Task instructions:
Your task is to copy the stretch of lines in the records below that begins with the line containing "Given the image: Highlight" and ends with the line containing "Subject: small bowel.", exactly as written, with nothing added.

Items listed in a dataset:
== Segment start ==

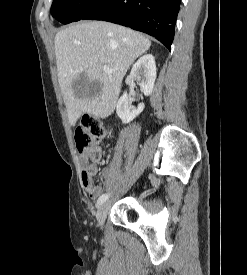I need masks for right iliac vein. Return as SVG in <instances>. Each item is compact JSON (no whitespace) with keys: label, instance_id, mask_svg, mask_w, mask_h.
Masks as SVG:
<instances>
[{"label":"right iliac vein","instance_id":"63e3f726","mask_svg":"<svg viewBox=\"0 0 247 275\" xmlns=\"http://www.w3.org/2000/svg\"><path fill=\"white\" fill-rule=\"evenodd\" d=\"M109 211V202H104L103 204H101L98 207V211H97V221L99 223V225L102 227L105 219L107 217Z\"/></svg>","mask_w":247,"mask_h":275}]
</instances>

== Segment end ==
== Segment start ==

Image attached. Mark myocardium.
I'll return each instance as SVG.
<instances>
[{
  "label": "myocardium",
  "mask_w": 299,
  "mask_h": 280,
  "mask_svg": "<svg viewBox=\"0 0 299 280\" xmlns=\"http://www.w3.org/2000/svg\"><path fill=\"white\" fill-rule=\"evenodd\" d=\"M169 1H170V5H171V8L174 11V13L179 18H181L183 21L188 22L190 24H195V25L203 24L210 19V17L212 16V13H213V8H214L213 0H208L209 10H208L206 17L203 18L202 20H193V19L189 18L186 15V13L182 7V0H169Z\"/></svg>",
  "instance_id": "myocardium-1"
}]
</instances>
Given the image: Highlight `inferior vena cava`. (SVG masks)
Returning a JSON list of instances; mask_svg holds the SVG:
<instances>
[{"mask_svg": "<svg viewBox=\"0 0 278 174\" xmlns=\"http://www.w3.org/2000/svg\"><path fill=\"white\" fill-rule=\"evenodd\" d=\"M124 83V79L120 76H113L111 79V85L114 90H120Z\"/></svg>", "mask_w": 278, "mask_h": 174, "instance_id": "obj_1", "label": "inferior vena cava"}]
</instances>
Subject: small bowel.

== Segment end ==
== Segment start ==

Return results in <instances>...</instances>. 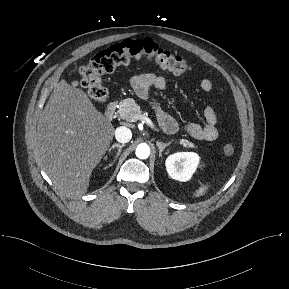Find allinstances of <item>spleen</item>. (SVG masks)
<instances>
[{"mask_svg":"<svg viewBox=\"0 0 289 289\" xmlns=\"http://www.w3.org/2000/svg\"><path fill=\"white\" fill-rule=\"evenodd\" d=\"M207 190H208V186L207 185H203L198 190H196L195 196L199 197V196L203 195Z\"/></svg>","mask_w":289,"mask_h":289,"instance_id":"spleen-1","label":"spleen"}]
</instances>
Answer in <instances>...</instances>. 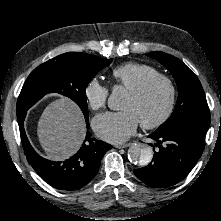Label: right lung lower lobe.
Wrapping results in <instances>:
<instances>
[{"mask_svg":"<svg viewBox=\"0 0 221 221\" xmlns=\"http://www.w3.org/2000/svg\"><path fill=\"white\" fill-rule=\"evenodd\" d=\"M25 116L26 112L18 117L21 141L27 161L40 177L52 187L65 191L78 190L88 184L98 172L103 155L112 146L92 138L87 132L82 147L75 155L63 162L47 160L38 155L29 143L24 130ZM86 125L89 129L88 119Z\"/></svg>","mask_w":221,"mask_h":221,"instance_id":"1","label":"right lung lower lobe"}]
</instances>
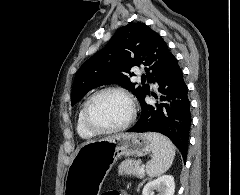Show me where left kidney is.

== Segment end ==

Written answer:
Given the image: Highlight `inferior vena cava`. (SVG masks)
Returning a JSON list of instances; mask_svg holds the SVG:
<instances>
[{"mask_svg": "<svg viewBox=\"0 0 278 174\" xmlns=\"http://www.w3.org/2000/svg\"><path fill=\"white\" fill-rule=\"evenodd\" d=\"M124 83V79L120 76H113L111 79V85L114 90H120Z\"/></svg>", "mask_w": 278, "mask_h": 174, "instance_id": "obj_1", "label": "inferior vena cava"}]
</instances>
Subject: small bowel.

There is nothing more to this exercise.